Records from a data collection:
########

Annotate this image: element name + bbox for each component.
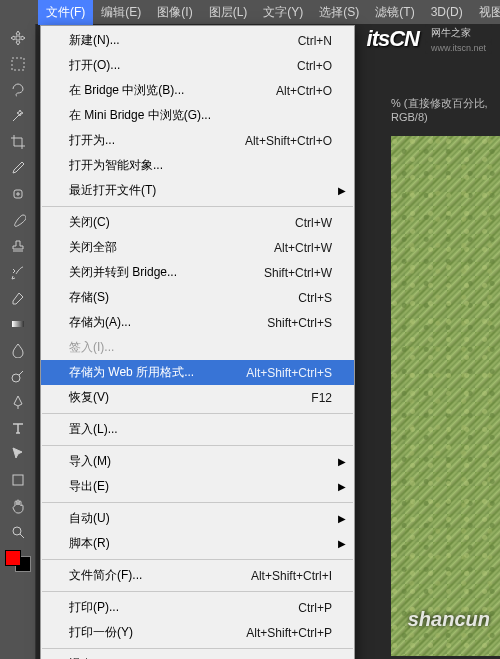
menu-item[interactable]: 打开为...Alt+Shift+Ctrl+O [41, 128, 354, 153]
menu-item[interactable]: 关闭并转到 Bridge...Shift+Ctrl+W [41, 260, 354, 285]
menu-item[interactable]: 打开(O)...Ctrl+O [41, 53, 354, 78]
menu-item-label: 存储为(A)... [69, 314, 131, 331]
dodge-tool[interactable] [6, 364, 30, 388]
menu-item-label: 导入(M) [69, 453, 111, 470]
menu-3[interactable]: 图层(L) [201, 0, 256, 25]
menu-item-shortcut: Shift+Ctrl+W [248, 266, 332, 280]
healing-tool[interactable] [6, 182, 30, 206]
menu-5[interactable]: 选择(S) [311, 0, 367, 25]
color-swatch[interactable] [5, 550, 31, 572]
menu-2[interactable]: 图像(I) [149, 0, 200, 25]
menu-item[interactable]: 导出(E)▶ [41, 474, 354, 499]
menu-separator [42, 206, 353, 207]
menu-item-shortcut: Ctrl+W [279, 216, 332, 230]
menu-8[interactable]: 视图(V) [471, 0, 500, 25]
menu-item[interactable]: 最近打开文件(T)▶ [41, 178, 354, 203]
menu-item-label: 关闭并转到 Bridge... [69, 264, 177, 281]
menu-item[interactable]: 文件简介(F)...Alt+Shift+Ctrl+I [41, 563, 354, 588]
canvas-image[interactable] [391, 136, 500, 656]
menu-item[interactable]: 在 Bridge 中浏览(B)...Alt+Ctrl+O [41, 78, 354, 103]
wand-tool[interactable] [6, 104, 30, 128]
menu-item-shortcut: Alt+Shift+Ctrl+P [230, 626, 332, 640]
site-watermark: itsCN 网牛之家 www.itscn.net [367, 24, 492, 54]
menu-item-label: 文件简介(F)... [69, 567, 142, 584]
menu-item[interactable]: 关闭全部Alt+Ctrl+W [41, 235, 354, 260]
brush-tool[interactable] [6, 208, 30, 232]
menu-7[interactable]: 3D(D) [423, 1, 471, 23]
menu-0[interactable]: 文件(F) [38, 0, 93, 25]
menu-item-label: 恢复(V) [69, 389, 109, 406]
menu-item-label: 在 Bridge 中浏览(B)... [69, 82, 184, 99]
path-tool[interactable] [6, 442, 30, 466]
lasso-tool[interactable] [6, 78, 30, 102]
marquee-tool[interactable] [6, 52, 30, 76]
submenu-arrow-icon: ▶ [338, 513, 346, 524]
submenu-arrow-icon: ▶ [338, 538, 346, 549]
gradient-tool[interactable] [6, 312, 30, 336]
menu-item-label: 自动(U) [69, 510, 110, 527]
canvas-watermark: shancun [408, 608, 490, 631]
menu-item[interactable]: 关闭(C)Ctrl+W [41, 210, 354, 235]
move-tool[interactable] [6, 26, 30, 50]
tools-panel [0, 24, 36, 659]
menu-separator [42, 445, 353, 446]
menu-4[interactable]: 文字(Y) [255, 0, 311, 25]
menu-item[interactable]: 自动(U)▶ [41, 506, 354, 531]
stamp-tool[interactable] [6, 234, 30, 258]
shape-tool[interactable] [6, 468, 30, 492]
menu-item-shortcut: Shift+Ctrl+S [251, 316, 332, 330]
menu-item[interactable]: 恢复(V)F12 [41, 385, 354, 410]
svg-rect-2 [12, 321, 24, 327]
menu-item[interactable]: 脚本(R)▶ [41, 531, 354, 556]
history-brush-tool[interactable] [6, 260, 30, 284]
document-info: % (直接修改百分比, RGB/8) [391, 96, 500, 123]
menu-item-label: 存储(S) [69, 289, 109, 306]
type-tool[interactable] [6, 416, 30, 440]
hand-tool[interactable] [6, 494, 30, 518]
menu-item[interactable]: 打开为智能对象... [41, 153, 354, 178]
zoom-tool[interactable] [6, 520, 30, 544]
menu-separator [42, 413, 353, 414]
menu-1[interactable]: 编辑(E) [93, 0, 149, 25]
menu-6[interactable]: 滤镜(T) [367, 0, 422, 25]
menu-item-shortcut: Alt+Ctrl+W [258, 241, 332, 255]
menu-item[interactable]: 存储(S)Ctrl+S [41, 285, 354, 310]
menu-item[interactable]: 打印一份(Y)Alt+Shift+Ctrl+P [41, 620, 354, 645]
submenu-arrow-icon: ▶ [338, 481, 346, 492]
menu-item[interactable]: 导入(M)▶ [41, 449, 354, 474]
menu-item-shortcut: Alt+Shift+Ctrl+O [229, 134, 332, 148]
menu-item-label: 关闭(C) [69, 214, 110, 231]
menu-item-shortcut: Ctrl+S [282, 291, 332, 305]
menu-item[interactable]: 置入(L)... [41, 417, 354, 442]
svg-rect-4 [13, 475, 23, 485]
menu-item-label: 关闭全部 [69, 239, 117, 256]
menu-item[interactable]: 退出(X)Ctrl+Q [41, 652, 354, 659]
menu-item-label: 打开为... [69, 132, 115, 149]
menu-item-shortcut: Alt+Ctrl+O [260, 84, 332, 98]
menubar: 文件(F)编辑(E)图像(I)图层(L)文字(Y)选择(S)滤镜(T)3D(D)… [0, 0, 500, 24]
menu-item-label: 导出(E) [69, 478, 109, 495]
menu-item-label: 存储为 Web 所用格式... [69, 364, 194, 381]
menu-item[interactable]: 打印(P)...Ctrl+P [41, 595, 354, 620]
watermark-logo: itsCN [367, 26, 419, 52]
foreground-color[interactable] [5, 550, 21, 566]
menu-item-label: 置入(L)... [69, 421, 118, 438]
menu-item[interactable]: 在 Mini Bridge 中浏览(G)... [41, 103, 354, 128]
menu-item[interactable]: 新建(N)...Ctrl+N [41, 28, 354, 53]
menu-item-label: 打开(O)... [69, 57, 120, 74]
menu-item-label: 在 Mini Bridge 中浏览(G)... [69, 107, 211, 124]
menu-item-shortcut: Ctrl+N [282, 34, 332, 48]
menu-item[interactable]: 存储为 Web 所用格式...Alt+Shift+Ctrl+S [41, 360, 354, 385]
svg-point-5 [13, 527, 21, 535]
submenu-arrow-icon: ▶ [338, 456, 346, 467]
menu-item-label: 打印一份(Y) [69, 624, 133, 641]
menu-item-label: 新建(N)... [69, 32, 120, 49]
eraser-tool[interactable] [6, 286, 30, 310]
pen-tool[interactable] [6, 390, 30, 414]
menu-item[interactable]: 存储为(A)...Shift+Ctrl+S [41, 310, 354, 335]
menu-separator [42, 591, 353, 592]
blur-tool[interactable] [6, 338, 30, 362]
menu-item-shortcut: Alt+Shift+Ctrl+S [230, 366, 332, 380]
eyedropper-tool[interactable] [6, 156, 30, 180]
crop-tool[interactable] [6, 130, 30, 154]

########

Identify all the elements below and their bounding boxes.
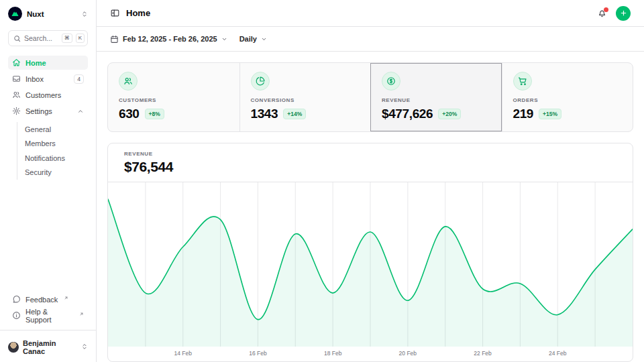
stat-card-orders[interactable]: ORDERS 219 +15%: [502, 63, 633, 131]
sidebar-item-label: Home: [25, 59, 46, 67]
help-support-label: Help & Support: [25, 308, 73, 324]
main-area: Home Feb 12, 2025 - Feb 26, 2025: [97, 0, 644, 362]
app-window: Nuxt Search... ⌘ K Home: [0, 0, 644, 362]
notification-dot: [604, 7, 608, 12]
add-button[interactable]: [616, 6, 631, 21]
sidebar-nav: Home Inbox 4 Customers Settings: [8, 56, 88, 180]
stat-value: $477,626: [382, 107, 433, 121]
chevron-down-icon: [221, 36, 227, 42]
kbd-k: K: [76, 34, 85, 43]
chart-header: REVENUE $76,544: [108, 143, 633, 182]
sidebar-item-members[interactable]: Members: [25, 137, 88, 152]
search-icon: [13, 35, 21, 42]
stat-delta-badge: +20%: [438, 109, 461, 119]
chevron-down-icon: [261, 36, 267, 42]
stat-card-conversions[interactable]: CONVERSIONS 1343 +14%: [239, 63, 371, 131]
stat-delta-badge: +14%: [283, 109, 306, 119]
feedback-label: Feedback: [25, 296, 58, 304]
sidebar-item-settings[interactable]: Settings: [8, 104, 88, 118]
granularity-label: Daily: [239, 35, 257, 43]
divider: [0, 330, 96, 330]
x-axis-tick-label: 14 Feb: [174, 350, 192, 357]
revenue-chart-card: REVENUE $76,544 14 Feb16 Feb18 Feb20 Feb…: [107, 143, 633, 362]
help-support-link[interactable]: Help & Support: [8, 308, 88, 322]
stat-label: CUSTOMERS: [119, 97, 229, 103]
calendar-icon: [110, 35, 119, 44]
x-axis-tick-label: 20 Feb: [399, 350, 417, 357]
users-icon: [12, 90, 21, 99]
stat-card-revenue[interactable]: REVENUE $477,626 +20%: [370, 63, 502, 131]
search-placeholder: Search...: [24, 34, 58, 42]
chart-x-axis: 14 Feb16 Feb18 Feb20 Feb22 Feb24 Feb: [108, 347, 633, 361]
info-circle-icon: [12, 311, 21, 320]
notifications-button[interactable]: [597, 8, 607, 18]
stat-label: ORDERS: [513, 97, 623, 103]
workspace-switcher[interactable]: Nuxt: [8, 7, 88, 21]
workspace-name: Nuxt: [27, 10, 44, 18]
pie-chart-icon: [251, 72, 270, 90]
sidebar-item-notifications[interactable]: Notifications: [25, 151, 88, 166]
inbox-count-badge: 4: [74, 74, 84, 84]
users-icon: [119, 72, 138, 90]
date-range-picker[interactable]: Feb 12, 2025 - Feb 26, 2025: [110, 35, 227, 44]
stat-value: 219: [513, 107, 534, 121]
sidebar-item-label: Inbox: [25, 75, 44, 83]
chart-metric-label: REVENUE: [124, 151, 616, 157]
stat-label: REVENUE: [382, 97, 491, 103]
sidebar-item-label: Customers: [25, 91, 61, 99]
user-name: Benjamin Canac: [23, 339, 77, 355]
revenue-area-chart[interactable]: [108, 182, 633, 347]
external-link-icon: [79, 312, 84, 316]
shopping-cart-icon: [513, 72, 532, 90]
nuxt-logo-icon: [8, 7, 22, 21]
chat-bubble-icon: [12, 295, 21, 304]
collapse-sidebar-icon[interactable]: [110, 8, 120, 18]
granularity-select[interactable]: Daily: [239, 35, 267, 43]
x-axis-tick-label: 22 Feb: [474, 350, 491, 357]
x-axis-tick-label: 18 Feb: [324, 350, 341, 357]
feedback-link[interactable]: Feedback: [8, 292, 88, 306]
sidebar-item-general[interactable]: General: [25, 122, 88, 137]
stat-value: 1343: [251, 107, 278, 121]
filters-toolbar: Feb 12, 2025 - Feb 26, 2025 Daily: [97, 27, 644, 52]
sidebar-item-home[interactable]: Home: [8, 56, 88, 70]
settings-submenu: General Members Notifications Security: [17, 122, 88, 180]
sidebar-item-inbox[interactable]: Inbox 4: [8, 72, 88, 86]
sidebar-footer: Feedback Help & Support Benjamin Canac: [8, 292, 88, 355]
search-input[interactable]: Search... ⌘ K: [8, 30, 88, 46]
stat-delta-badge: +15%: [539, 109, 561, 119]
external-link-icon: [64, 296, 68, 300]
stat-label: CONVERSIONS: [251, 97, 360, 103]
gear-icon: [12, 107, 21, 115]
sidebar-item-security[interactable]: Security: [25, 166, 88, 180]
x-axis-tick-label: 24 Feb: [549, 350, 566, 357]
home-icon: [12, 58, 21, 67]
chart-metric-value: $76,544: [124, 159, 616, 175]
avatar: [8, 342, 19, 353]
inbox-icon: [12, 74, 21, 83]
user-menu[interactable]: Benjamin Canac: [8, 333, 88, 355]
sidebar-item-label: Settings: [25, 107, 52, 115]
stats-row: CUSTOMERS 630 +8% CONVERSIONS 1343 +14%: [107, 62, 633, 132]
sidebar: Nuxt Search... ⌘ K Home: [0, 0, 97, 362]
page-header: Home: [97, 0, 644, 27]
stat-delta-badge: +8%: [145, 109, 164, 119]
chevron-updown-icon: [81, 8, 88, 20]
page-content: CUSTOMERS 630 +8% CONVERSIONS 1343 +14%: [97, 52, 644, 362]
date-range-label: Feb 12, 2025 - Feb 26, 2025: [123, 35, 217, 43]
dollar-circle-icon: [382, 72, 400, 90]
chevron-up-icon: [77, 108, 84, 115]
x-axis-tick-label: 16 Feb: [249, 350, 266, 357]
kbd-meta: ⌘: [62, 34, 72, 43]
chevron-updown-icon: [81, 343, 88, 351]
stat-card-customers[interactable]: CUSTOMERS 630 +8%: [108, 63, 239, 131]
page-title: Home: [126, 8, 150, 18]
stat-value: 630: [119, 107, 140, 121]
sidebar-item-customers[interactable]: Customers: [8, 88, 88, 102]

########

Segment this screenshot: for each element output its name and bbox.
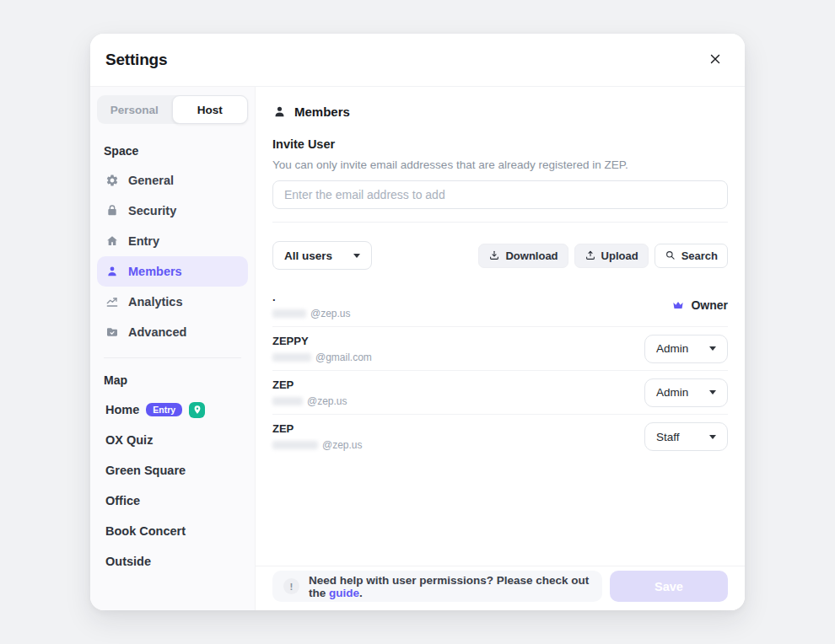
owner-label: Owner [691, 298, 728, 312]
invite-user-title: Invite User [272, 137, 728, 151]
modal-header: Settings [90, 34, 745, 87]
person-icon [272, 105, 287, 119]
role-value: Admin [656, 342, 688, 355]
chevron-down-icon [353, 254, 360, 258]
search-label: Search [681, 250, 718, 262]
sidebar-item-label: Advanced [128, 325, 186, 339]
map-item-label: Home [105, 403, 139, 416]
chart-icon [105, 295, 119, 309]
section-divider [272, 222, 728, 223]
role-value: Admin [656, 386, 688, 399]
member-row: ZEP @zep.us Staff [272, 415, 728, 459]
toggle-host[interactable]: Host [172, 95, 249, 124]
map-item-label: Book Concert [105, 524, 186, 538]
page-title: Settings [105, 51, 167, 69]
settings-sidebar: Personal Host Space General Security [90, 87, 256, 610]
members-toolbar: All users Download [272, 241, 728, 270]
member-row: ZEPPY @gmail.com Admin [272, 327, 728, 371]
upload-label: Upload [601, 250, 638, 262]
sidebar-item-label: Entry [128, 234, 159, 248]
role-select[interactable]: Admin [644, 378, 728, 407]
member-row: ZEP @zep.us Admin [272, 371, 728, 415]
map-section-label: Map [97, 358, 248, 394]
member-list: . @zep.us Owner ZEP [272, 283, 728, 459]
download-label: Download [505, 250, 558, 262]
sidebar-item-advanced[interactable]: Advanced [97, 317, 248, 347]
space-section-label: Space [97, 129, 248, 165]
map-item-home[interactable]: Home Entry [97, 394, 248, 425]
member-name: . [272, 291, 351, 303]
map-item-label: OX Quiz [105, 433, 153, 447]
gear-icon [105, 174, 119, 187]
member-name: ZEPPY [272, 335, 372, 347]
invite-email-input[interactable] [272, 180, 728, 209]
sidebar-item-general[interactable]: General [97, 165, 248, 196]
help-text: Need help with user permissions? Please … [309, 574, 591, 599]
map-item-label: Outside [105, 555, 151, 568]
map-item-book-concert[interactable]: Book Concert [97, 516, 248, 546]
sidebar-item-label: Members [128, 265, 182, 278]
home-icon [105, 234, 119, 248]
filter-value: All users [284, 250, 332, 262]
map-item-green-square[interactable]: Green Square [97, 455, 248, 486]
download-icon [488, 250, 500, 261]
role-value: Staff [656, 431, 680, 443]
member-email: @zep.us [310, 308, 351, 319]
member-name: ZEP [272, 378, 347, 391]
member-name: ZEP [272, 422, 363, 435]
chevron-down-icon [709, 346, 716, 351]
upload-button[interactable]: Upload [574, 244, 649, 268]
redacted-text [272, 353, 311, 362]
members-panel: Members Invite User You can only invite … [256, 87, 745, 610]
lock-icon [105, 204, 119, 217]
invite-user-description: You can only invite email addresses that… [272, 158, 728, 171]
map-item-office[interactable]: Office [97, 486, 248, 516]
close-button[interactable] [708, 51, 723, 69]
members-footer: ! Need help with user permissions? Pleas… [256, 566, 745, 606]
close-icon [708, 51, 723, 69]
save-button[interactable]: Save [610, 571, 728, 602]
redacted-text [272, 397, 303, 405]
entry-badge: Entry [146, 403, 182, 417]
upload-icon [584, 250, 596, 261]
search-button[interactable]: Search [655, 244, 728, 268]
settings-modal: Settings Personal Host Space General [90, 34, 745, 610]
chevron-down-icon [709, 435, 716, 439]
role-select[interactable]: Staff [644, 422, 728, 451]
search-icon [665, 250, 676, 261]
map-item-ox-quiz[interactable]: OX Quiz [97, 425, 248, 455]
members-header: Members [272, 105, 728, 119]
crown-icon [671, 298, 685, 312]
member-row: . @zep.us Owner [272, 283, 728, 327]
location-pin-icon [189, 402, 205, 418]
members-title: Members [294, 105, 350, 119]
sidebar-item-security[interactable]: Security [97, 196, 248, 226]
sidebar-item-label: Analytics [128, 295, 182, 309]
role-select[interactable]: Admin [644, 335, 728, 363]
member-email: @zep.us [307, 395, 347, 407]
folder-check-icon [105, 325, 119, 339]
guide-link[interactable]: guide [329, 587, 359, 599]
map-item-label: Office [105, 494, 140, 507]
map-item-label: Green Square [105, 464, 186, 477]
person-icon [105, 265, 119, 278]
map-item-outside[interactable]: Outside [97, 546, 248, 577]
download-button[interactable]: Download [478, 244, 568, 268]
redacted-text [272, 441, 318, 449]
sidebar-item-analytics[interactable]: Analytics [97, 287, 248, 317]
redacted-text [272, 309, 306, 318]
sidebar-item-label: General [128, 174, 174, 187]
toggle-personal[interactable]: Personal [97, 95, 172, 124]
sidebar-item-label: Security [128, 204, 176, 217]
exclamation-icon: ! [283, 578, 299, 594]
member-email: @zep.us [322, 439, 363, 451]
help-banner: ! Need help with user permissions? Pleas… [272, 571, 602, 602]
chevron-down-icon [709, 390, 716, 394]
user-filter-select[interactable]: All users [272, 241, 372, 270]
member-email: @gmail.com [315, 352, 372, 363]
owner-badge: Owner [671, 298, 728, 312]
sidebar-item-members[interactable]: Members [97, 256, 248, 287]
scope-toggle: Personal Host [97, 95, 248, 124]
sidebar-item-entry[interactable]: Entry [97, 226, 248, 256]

########

- _REQUIRED WORK_: Look through the entries above; copy each line where the string "gmail" appears.

- _EXERCISE RESPONSE_:
member-row: ZEPPY @gmail.com Admin [272, 327, 728, 371]
member-email: @gmail.com [315, 352, 372, 363]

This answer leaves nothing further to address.